Say What? - JHU Engineering Magazine

Think today’s computers are smart? Just look at what’s coming. Meet a multinational bullpen of computer scientists who are rapidly bridging the divide between humans and machines.

It all began with a plastic puppy named Radio Rex, a 2-inch bulldog with a battery in his bunk. Simply bark his name and out he would bound from his little wooden house. It was 1922.

“After Rex is in position,” read the instructions glued to the bottom of the toy, “either call sharply, REX, clap the hands, or blow a whistle of the proper pitch and Rex will respond by dashing forth, thus causing endless amusement to young and old.”

Ninety and more years ago, this must have seemed like magic—a device controlled by voice alone. (Even the invention of the amazing Clapper—“Clap on! Clap off!”—was still 60 years away.) But there was science behind the secret: The acoustic energy of the short “eh” sound, as spoken by a typical adult male at 500 hertz, triggered a spring in Rex’s rear that launched him out of his doghouse.

A century later, we hold a thin little gizmo in our hand and ask it, “Siri, what pitcher won the fifth game of the 1983 World Series for the Orioles?” Or we station a jet-black cylinder on our countertop and command it: “Alexa, send Beyoncé’s Lemonade to my sister as a birthday gift. And, by the way, we’re out of toilet paper.” And the wise and soothing genie inside the gadget makes it so.

Such is the work—and the wonder—of speech recognition and machine learning in its infancy: multiplying our fallible memories, fulfilling our mercantile wishes, and putting us on hold for miracles yet to come.

Already, we ask our automobiles to dial our telephones and to announce, turn by turn, the highway home. Move 10 years into the future and even more extraordinary advances become possible, as we and our children may live our lives accompanied by what David Yarowsky, professor of computer science at the Whiting School of Engineering and a member of the Johns Hopkins Center for Language and Speech Processing, calls “a computer and sensors presence that sees what you see, hears what you hear, knows what you read, and records every single thing that you encounter from the moment of your birth and remembers it forever.”

Picture yourself in a boat on a river and 20 years later being able to retrieve every detail of the day, every word, every sight, every splash.

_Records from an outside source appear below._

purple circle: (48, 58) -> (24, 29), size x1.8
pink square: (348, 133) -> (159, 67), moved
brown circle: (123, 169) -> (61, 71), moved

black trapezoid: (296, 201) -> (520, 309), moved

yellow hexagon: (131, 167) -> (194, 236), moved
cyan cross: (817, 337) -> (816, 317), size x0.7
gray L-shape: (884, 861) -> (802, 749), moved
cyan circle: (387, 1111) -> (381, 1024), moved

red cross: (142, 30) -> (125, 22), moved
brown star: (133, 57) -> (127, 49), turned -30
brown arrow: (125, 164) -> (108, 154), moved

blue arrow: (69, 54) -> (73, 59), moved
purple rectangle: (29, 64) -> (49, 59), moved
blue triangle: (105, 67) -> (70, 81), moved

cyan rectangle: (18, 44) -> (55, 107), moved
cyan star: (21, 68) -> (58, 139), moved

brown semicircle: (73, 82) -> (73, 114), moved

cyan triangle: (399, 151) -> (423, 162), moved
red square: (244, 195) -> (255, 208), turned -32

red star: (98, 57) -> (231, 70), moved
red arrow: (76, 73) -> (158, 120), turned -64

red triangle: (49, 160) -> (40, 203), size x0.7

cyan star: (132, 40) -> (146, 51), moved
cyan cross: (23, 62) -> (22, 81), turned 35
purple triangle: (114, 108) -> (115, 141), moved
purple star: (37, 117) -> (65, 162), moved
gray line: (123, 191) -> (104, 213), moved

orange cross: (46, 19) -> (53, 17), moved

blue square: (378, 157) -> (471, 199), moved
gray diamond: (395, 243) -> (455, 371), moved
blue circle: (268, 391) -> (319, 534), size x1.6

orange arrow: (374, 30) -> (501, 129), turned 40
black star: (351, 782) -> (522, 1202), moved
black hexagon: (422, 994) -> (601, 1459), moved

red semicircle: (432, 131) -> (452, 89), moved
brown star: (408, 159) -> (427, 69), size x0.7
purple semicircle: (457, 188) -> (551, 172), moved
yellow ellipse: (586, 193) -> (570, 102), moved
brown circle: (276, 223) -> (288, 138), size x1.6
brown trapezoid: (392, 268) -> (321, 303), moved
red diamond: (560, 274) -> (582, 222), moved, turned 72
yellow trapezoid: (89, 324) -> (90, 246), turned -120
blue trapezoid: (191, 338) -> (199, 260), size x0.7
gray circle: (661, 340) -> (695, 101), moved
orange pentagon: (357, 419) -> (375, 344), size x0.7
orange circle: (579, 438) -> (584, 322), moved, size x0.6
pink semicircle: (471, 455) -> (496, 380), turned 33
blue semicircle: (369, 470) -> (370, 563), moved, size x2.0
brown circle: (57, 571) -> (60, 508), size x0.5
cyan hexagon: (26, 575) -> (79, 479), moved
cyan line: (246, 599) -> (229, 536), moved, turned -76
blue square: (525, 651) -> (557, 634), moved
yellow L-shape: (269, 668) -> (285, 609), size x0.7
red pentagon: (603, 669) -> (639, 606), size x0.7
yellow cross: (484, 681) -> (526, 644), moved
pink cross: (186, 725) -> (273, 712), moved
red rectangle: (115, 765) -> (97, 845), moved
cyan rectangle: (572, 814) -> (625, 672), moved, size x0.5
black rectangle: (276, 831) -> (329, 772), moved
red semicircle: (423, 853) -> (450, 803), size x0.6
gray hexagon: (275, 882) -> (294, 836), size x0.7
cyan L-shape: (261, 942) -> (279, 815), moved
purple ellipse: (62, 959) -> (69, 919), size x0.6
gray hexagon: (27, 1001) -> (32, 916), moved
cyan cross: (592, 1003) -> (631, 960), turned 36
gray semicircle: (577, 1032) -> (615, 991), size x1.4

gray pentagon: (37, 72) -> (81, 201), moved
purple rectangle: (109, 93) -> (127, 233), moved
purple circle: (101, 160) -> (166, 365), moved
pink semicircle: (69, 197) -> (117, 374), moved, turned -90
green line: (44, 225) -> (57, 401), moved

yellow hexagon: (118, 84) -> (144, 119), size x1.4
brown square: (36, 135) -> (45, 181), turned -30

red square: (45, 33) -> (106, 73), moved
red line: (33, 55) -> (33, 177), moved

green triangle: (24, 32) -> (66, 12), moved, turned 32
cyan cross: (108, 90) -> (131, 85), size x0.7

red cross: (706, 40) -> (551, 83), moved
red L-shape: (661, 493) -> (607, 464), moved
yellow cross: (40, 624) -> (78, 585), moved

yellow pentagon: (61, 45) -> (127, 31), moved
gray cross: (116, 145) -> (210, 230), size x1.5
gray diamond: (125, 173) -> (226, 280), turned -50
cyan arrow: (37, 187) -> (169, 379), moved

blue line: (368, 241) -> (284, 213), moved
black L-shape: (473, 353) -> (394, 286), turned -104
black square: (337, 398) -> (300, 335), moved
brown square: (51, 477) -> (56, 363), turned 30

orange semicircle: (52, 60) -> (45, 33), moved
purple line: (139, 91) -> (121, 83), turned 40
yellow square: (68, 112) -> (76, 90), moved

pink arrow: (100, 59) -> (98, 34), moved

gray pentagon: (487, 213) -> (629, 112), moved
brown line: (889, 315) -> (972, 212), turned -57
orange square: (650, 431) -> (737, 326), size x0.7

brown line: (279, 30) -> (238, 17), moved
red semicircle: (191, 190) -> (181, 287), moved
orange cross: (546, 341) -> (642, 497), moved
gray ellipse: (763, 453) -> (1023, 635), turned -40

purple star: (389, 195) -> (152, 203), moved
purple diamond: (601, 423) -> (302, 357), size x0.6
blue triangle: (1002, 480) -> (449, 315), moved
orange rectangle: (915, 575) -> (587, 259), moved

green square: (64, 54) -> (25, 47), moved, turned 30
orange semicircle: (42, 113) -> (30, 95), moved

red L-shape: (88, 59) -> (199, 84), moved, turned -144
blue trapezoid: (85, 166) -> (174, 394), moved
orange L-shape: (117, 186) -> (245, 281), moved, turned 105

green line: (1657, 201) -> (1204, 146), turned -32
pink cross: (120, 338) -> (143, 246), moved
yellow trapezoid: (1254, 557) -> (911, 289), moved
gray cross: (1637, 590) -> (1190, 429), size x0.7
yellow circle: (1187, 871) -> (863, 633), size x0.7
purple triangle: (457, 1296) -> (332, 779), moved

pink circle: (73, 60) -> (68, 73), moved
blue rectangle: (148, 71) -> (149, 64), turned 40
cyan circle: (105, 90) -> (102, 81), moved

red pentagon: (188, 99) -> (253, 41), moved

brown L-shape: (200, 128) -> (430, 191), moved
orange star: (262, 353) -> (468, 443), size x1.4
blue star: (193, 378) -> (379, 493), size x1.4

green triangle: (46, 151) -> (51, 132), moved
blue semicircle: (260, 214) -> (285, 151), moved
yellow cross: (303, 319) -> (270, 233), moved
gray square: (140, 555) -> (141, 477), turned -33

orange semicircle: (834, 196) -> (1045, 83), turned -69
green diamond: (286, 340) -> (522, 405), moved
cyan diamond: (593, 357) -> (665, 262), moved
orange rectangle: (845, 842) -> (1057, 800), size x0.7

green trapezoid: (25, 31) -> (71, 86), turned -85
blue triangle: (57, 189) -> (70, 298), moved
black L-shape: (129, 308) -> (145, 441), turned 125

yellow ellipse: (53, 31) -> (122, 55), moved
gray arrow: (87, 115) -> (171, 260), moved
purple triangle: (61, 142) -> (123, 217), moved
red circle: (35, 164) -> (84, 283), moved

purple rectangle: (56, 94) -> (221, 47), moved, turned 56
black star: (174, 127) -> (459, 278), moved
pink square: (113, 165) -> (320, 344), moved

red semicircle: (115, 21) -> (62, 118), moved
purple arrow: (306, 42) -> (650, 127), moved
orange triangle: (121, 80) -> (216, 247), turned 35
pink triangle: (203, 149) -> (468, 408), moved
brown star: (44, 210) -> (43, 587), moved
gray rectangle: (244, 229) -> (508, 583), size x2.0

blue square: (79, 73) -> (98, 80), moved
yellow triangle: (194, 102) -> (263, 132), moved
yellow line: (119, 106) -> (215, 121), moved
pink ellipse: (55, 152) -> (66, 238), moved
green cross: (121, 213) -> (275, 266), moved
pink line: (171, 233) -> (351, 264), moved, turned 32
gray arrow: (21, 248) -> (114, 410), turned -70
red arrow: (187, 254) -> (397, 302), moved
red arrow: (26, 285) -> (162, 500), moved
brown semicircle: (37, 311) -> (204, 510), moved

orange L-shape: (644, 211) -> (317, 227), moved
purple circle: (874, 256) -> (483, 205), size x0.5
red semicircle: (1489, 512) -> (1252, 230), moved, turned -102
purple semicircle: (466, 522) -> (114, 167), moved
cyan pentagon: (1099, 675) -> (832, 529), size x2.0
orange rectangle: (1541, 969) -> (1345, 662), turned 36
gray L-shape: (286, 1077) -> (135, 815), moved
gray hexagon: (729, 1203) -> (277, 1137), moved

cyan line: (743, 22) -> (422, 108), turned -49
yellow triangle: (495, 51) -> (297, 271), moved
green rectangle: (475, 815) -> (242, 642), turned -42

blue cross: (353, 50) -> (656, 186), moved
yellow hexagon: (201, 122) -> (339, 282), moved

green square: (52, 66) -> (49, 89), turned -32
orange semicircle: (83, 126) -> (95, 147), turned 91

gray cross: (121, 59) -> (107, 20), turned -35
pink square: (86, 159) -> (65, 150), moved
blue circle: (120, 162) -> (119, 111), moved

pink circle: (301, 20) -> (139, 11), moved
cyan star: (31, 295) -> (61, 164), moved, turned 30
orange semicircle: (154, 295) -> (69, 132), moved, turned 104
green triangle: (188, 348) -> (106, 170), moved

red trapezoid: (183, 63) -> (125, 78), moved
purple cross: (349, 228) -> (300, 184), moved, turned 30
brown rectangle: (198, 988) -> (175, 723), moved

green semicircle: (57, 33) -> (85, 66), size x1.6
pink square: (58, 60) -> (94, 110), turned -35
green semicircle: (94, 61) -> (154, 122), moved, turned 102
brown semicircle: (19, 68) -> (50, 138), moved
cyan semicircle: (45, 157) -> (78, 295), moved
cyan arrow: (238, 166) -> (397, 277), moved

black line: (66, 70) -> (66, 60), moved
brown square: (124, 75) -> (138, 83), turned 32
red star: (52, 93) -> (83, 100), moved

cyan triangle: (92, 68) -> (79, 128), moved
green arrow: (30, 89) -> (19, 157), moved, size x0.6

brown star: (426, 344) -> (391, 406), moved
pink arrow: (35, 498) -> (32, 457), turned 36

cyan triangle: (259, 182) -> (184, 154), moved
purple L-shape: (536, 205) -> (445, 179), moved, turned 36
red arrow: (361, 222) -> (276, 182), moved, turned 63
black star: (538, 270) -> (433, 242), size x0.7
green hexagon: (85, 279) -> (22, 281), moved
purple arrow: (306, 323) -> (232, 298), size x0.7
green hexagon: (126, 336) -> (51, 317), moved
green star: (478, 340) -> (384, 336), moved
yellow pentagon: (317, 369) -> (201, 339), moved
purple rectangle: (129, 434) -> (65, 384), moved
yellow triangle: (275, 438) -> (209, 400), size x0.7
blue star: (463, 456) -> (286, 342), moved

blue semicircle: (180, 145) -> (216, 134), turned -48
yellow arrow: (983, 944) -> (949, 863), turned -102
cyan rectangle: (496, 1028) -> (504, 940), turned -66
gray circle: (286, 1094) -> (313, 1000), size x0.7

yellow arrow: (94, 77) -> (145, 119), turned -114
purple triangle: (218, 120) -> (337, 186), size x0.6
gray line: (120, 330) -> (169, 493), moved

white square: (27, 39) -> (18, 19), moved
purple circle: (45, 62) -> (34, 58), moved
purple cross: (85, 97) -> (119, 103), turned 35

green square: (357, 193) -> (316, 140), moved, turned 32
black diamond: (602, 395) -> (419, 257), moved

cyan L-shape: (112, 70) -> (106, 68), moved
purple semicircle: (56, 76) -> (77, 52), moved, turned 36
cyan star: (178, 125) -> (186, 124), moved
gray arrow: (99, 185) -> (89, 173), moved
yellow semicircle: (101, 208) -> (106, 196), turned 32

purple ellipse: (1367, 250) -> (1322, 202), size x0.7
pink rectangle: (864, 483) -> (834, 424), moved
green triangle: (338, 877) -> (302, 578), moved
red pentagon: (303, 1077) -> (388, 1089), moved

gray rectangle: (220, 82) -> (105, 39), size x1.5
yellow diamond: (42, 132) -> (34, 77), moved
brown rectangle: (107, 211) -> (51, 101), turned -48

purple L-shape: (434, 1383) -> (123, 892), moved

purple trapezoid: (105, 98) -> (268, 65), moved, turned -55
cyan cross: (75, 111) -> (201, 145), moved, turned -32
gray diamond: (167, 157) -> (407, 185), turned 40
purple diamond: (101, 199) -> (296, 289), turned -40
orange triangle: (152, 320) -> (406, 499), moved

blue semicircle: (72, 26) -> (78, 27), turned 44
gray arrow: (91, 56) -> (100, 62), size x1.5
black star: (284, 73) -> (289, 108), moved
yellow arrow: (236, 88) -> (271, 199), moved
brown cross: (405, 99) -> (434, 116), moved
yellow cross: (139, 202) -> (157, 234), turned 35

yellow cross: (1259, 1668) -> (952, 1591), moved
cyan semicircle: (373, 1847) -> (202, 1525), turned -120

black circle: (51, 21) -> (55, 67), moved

“Ultimately,” says Yarowsky, “our computer assistants will be able to do more than our human assistants. I think we will become so dependent on the technology—sadly—that we won’t be able to function without them.

“We’ve already become so dependent on technology that I’ve stopped remembering phone numbers. I don’t know my own daughter’s number, and that’s scary.”

At the Johns Hopkins Center for Language and Speech Processing on the Homewood campus, a multinational bullpen of computer scientists is striving to enhance and perfect the voice-to-computer interface across a dazzling spectrum of tasks so that tomorrow’s devices will be able to discern when a combat veteran is depressed and suicidal; isolate and identify individual voices from the babel of a frenetic crime scene; retrieve every word ever spoken by or to anyone we ever encounter; and eliminate the pen, the mouse, the touchpad, and the keyboard forever, engineering a world of supercyber intelligences controlled by the spoken word alone.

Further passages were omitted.